Good train/dev/test split for 100k image dataset?

vdefont · May 11, 2021, 1:43am

I have a dataset of 100k images which I aim to classify into 120 categories. Andrew Ng provides some useful advice here: Splitting into train, dev and test sets

The size of the dev and test set should be big enough for the dev and test results to be representative of the performance of the model. If the dev set has 100 examples, the dev accuracy can vary a lot depending on the chosen dev set. For bigger datasets (>1M examples), the dev and test set can have around 10,000 examples each for instance (only 1% of the total data).

There are a couple options I am considering:
(train / dev / test)
(A) 90k / 5k / 5k
(B) 80k / 10k / 10k

Which do you think makes more sense, and why? In general, is there a way to check if your validation set is too small and to make it larger later on? (say, if there is too much variance in your accuracy when using the same model)

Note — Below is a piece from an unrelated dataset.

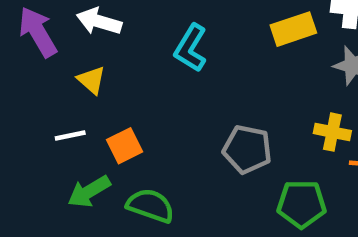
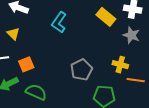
yellow rectangle: (293, 29) -> (106, 17), turned 54
gray pentagon: (247, 149) -> (81, 70), turned 30

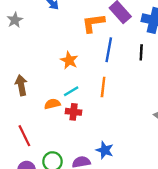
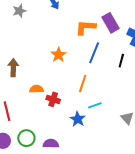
cyan line: (71, 91) -> (95, 105), moved
blue star: (105, 150) -> (78, 119), moved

VishnuSubramanian · May 11, 2021, 2:07am

100k is a good number. So a 10k for Val & test should be fine. However, understanding the data distribution would help in a more meaningful split. Let’s say you have patients data, then you need to ensure all the images for a particular patient stay either in train or validation. If you randomly distribute these kinds of data, then there would be leakage and the model would perform well on only the data in which it has been trained.

There is class imbalance too in some domain problems. So in those cases, you have to explore smarter ways on how to distribute the data.